Remembering Erving Goffman

Travis Hirschi:
A “Variable” Researcher’s Memories of Erving Goffman


Dr. Travis Hirschi, regents Professor Emeritus at the University of Arizona, wrote this memoir at the request of Dmitri Shalin and gave his permission to post the present version in the Erving Goffman Archives.

 [Posted 02-13-12]


In Stigma (p. 73) Goffman cites a paper I wrote for the famous Deviance and Social Control course he offered at UC Berkeley spring semester 1961, the course described in these contributions by Gary Marx and John Lofland, among others.  The footnote in question gives me credit for applying to prostitutes his idea that some important stigmas require that individuals possessing them be carefully secret in front of one class of persons, the police, while systematically exposing themselves to another class of persons, in this case potentialclients.
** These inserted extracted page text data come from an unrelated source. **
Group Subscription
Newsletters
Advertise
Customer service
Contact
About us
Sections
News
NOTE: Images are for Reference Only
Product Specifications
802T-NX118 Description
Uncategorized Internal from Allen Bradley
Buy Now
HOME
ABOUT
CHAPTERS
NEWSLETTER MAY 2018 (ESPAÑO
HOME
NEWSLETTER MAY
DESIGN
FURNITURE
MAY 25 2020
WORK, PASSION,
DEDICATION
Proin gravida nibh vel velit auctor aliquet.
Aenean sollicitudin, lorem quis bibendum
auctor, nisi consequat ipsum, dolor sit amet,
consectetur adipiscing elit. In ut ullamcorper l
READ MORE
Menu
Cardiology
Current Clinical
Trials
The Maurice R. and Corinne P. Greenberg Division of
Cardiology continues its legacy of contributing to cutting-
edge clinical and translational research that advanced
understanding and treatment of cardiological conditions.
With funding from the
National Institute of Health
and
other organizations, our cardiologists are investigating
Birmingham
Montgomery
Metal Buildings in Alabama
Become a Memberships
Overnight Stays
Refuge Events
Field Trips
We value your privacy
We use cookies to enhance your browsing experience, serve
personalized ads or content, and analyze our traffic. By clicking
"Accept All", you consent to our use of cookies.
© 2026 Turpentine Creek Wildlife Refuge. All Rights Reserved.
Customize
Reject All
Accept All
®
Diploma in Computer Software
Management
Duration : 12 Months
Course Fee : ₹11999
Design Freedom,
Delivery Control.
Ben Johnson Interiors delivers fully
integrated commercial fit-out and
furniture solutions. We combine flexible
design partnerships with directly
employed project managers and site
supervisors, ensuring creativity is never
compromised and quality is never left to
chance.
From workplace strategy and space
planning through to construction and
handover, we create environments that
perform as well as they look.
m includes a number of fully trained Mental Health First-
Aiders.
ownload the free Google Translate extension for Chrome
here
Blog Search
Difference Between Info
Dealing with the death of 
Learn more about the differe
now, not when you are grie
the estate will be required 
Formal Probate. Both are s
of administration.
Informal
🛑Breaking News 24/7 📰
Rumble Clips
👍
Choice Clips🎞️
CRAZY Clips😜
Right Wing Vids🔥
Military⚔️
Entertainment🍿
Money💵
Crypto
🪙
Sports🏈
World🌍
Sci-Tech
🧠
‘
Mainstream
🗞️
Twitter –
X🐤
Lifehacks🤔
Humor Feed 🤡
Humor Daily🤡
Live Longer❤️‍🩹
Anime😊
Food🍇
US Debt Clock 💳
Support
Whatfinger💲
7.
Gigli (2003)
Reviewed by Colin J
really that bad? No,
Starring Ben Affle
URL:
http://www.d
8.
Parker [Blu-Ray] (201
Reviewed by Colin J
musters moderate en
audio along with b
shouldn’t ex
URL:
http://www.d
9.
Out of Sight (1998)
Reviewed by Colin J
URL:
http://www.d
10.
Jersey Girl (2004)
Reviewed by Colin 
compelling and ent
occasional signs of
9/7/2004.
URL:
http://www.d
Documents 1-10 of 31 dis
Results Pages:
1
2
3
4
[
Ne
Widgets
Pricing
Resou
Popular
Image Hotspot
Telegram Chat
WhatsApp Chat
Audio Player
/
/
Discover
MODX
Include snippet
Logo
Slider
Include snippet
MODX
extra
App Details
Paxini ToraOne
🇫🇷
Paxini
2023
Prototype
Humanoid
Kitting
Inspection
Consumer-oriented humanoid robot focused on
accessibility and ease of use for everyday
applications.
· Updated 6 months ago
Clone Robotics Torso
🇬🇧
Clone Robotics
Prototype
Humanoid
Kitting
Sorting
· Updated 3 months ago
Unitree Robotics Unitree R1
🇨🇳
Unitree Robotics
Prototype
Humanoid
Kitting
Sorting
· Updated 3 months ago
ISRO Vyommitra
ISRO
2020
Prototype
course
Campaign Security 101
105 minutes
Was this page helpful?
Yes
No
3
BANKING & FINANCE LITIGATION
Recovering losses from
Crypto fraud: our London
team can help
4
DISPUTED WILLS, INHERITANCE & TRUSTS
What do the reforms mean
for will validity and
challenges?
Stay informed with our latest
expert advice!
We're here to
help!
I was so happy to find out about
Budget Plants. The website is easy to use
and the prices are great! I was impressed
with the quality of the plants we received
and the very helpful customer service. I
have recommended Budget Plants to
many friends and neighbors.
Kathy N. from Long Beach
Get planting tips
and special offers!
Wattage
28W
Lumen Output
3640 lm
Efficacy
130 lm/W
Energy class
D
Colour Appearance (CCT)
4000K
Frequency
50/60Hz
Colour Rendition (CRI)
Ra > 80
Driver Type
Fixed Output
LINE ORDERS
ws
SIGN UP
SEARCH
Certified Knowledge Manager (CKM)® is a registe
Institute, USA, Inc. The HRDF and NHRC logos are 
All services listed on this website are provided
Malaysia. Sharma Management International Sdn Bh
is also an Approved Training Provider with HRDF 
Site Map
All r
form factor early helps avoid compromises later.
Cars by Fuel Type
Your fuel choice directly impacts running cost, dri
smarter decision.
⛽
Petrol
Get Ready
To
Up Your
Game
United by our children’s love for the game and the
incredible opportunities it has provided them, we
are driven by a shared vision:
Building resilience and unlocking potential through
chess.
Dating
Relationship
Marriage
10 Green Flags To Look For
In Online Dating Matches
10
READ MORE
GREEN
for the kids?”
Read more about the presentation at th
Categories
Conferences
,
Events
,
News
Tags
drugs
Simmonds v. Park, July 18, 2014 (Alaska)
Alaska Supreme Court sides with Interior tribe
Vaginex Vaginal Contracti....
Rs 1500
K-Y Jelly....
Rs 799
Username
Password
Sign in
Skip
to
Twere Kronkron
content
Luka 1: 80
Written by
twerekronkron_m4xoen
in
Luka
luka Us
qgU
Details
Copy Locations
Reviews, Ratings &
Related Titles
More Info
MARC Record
I took an incomplete in the course and handed in the paper in midsummer.  He read it without delay, gave it an A and invited me to his house, something I have learned was not uncommon (the invitation).

Goffman subsequently served as my graduate advisor, in which role he made several observations that have remained with me these many years.  When I told him that in considering the above mentioned paper for publication the editors of the Berkeley Journal of Sociology had wondered whether it was “really” sociology, he said: “They’ll always find a way to put you down.” (Goffman’s Google Scholar citation count as of February 3, 2012, was 58,861 (since 2007?)).  When I characterized someone as smart, he said: “All my friends are smart.” (Smarts may be a necessary condition for scholarly achievement, but they are by no means sufficient.) On my down the road career, he cautioned that scholars are judged by the importance, the sum and substance, of their subjects, that I should therefore be done with prostitutes. (I initially turned to delinquents, but eventually recognized the wisdom of his advice and focused on criminals!)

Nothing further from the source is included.